The number one, most popular choice of cooking oil used today in the United States is soybean oil. It’s used in fast food frying, livestock feeds, and added to many packaged foods. The problem is that it’s very unhealthy. Not only does it lead to obesity and diabetes, new research has also revealed it may also affect certain neurological conditions too including depression, anxiety, autism, and Alzheimer’s disease.

Recent studies carried out at UC Riverside have revealed that soybean oil isn’t for consumption for either human or mouse. During the research mice were given three different high-fat diets. One consisted of just soybean oil. Another was made up of soybean oil that had been modified to be low in linoleic acid. While the third was coconut oil.

In 2015, the same team concluded that some of soybean oil’s detrimental health implications included the inducing of diabetes, obesity, fatty liver, and insulin resistance in mice. Then, just two year later, the same team discovered that soybean oil is much less harmful if engineered to be low in linoleic acid. But in this most recent study, there was no difference in the effect on the brain for either variant of the oil. Instead, what they did find was that a pronounced effect was taking place in the hypothalamus where many of the body’s most critical processes are carried out. 

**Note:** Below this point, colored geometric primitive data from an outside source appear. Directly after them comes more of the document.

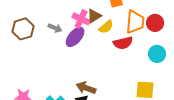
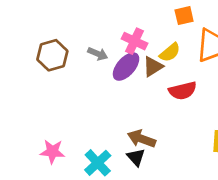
brown triangle: (94, 16) -> (153, 67), moved
red semicircle: (123, 43) -> (183, 91), moved

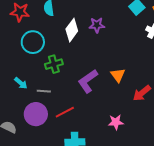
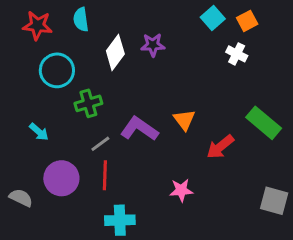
purple L-shape: (88, 81) -> (139, 129), turned 70
gray line: (44, 91) -> (100, 144), moved, turned -40
red line: (65, 112) -> (105, 175), turned -60

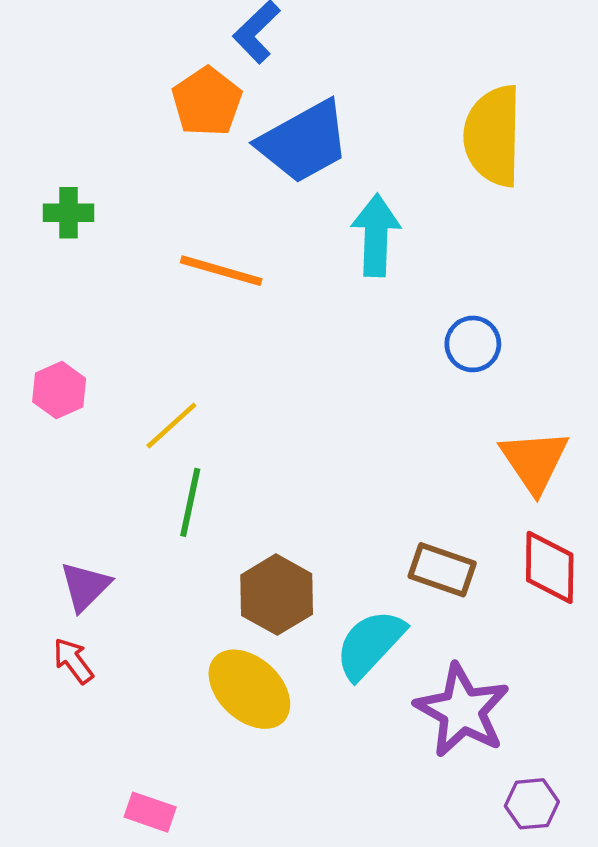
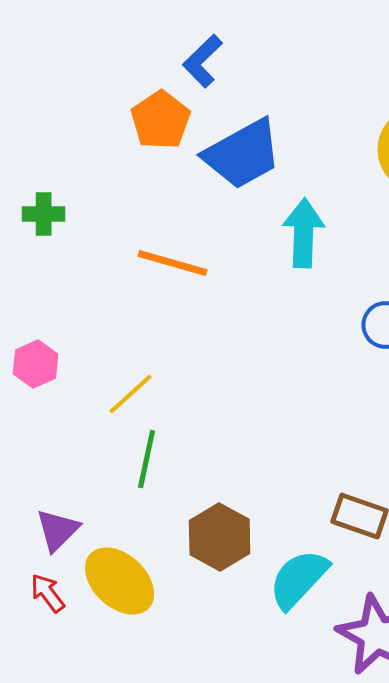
yellow ellipse: (249, 689) -> (120, 581), moved

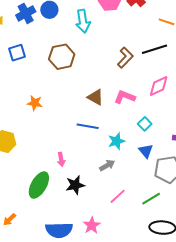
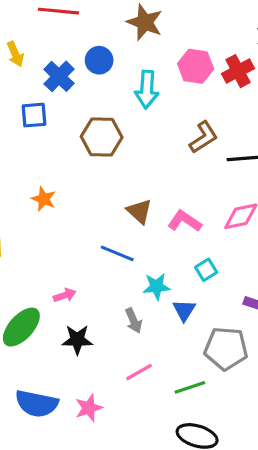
blue cross: (26, 13) -> (59, 76), moved, turned -30
brown L-shape: (125, 58) -> (204, 137), moved
blue triangle: (146, 151) -> (184, 310), moved
pink arrow: (61, 159) -> (65, 295), turned -112
gray arrow: (107, 165) -> (134, 321), turned 84

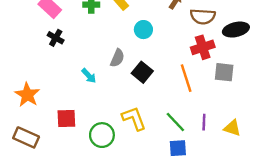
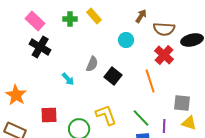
cyan circle: (143, 30) -> (126, 40), moved
black cross: (56, 38) -> (40, 47), size x1.5
red cross: (203, 47) -> (164, 55), turned -30
gray square: (224, 72) -> (182, 103), moved
purple line: (204, 122) -> (164, 126), moved

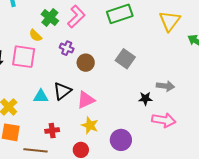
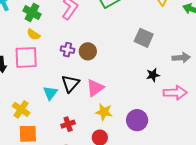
green cross: (50, 17) -> (32, 13), moved
purple cross: (67, 48) -> (67, 50), moved
gray square: (125, 59) -> (144, 38), moved
gray arrow: (165, 86) -> (181, 58), moved
cyan triangle: (41, 96) -> (50, 93), turned -42

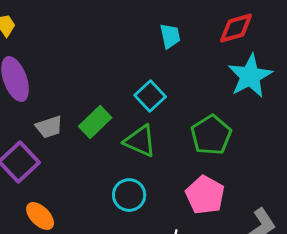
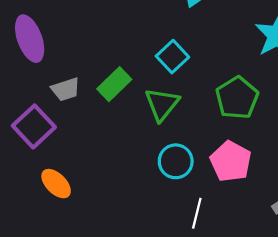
green triangle: (140, 141) -> (162, 104), turned 45
cyan circle: (129, 195) -> (176, 161), moved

“The hypothalamus regulates body weight via your metabolism, maintains body temperature, is critical for reproduction and physical growth as well as your response to stress,” explained Margarita Curras-Collazo, an associate professor of neuroscience at UCR and lead author on the study. Part of the research involved determining what genes in the soybean oil fed mice weren’t working properly. The team discovered that one of these genes was responsible for producing oxytocin, otherwise known as the “love hormone”. However, in those mice given soybean oil the level of oxytocin found in the hypothalamus decreased.

Another discovery made as part of the research was that soybean oil in the diet also affected around 100 other different genes. However, the team does make it clear that this just applies to soybean oil and not to vegetable oil or other soy products. And, it should also be noted that this research was carried out on male mice and therefore the results may be different in humans. 

One thing that is yet to be determined is which chemicals in the oil are responsible for the changes they observed in the hypothalamus. All the researchers do know for sure is that it’s not linoleic acid or stigmasterol. But being able to identify the responsible compounds it a vital part of the research. As Poonamjot Deol, an assistant project scientist at UCR and first author on the study said, “this could help design healthier dietary oils in the future.” Adding to that Frances Sladek, a UCR toxicologist and professor cell biology said, “the dogma is that saturated fat is bad and unsaturated fat is good. Soybean oil is a polyunsaturated fat, but the idea that it’s good for you is just not proven.”